Reputation: 49590
Given each row that represents a task, with start time and end time, how can I calculate the number of running tasks (i.e. that started and not ended) at the time each task starts (including itself) using a window function with COUNT OVER
? Is a window function even the right approach?
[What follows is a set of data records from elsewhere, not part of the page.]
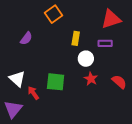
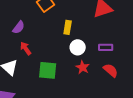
purple rectangle: (105, 43) -> (106, 47), moved
red arrow: (33, 93) -> (26, 48), moved

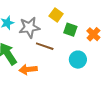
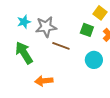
yellow square: (56, 15) -> (100, 13), moved
orange arrow: (28, 69) -> (44, 81), moved

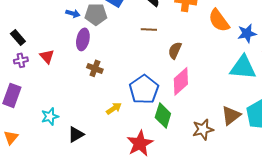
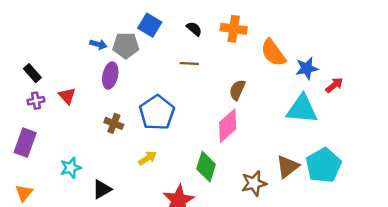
brown semicircle: (175, 50) -> (237, 90), moved
brown cross: (95, 68) -> (114, 123), moved
blue pentagon: (144, 89) -> (157, 113), moved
Example, given table tasks
:
task_id start_time end_time
a 1 10
b 2 5
c 5 15
d 8 13
e 12 20
f 21 30
Calculate running_tasks
:
task_id start_time end_time running_tasks
a 1 10 1 # a
b 2 5 2 # a,b
c 5 15 2 # a,c (b has ended)
d 8 13 3 # a,c,d
e 12 20 3 # c,d,e (a has ended)
f 21 30 1 # f (c,d,e have ended)
Upvotes: 3
Views: 152
Reputation: 173013
As Elliott has mentioned - "it's generally more difficult to explain analytic functions to new users" and even established users do not always 100% good at it (while being very very close to it)!
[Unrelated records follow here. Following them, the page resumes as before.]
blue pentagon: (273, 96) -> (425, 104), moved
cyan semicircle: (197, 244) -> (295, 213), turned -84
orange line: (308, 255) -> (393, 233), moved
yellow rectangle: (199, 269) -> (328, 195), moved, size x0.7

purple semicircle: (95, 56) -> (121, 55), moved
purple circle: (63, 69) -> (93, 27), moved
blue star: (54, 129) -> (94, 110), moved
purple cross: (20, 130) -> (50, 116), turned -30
So, while Dudu Markovitz answer is great - unfortunatelly, it is still incorrect (at least as per how I understood question). The case when it is not correct is when you have multiple tasks started at the same start_time - so those tasks have wrong "running tasks" result
As an example - consider below example:
task_id start_time end_time
a 1 10
aa 1 2
aaa 1 8
b 2 5
c 5 15
d 8 13
e 12 20
f 21 30
I think, you would expect below result:
task_id start_time end_time running_tasks
a 1 10 3 # a,aa,aaa
aa 1 2 3 # a,aa,aaa
aaa 1 8 3 # a,aa,aaa
b 2 5 3 # a,aaa,b (aa has ended)
c 5 15 3 # a,aaa,c (b has ended)
d 8 13 3 # a,c,d (aaa has ended)
e 12 20 3 # c,d,e (a has ended)
f 21 30 1 # f (c,d,e have ended)
If you will try it with Dudu's code - you will get below instead
task_id start_time end_time running_tasks
a 1 10 1
aa 1 2 2
aaa 1 8 3
b 2 5 3
c 5 15 3
d 8 13 3
e 12 20 3
f 21 30 1
As you can see result for tasks a and aa wrong.
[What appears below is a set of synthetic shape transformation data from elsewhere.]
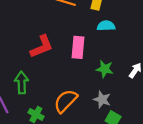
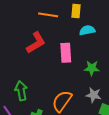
red L-shape: (42, 47) -> (36, 43), moved

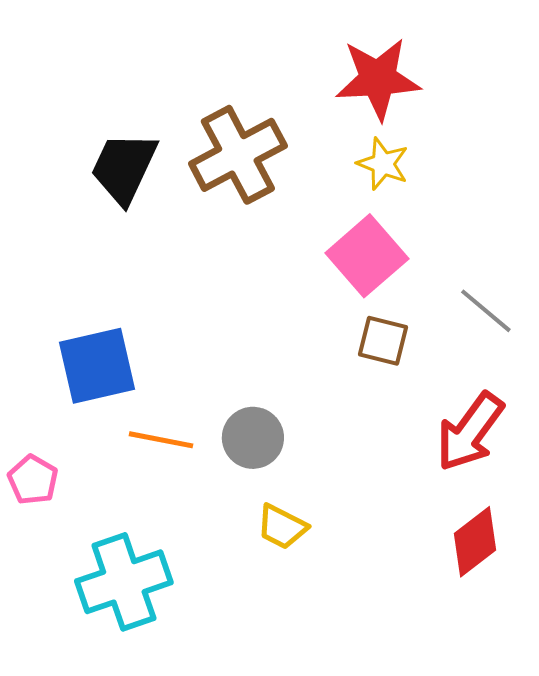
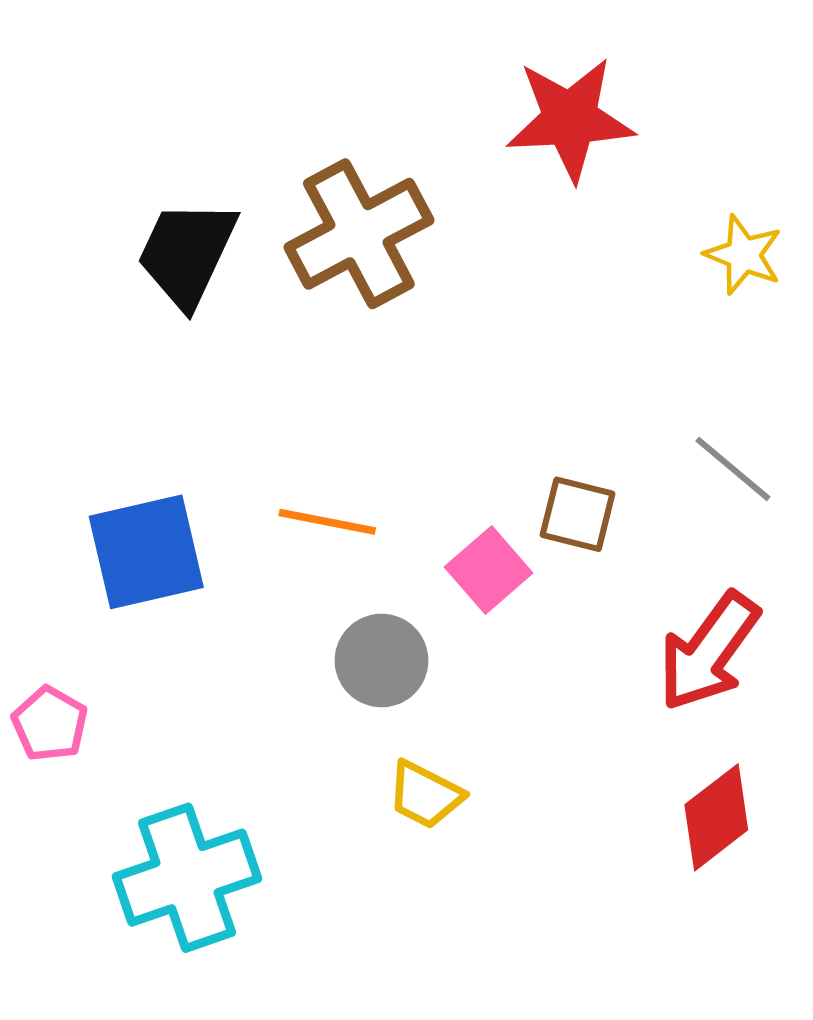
yellow star: (383, 164) -> (743, 255), moved
pink square: (367, 256) -> (489, 570), moved, size x0.7
orange line: (161, 440) -> (327, 522), moved

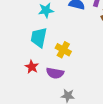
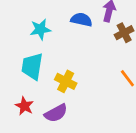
purple semicircle: (55, 73) -> (56, 113), turned -36

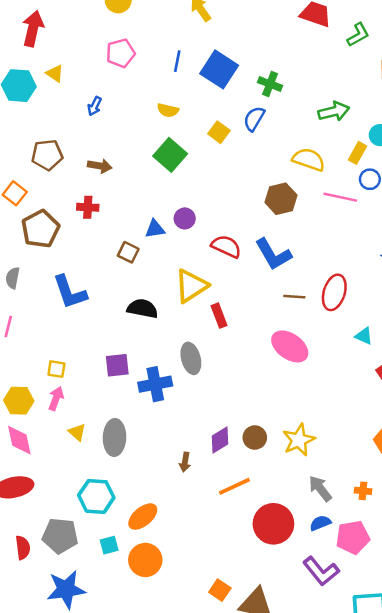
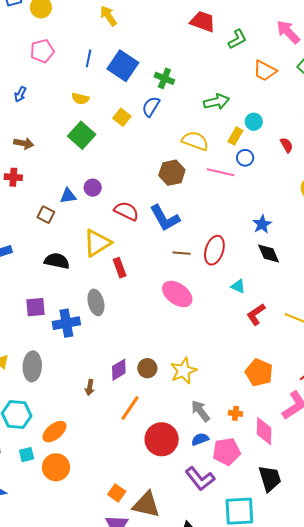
orange line: (234, 486) -> (130, 408), turned -32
The reason is because of use of ROWS UNBOUNDED PRECEDING
instead of RANGE UNBOUNDED PRECEDING
- small but very important nuance!
So below query will give you correct result
SELECT task_id,start_time,end_time,running_tasks
FROM (
SELECT
task_id, tm, op, start_time, end_time,
SUM(op) OVER (ORDER BY tm ,op RANGE UNBOUNDED PRECEDING) AS running_tasks
FROM (
SELECT
task_id, start_time AS tm, 1 AS op, start_time, end_time
FROM tasks UNION ALL
SELECT
task_id, end_time AS tm, -1 AS op, start_time, end_time
FROM tasks
) t
)t
WHERE op = 1
ORDER BY start_time
quick summary:
ROWS UNBOUNDED PRECEDING - sets the window frame based on rows' position
whereas
RANGE UNBOUNDED PRECEDING - sets the window frame based on rows values
Again - as Elliott has mentioned - this is much more complex to fully get into it than JOIN concept - but it worth it (as it is much more efficient than joins) - see more about Window Frame Clause and ROWS vs RANGE use
Upvotes: 2
Reputation: 33745
You can use a correlated subquery, which in this case is a self-join; no analytic functions are needed. After enabling standard SQL (uncheck "Use Legacy SQL" under "Show Options" in the UI) you can run this example:
WITH tasks AS (
SELECT
task_id,
start_time,
end_time
FROM UNNEST(ARRAY<STRUCT<task_id STRING, start_time INT64, end_time INT64>>[
('a', 1, 10),
('b', 2, 5),
('c', 5, 15),
('d', 8, 13),
('e', 12, 20),
('f', 21, 30)
])
)
SELECT
*,
(SELECT COUNT(*) FROM tasks t2
WHERE t.start_time >= t2.start_time AND
t.start_time < t2.end_time) AS running_tasks
FROM tasks t
ORDER BY task_id;
Upvotes: 2
Reputation: 44951
select task_id,start_time,end_time,running_tasks
from (select task_id,tm,op,start_time,end_time
,sum(op) over
(
order by tm,op
rows unbounded preceding
) as running_tasks
from (select task_id,start_time as tm,1 as op,start_time,end_time
from tasks
union all
select task_id,end_time as tm,-1 as op,start_time,end_time
from tasks
) t
)t
where op = 1
;
Upvotes: 2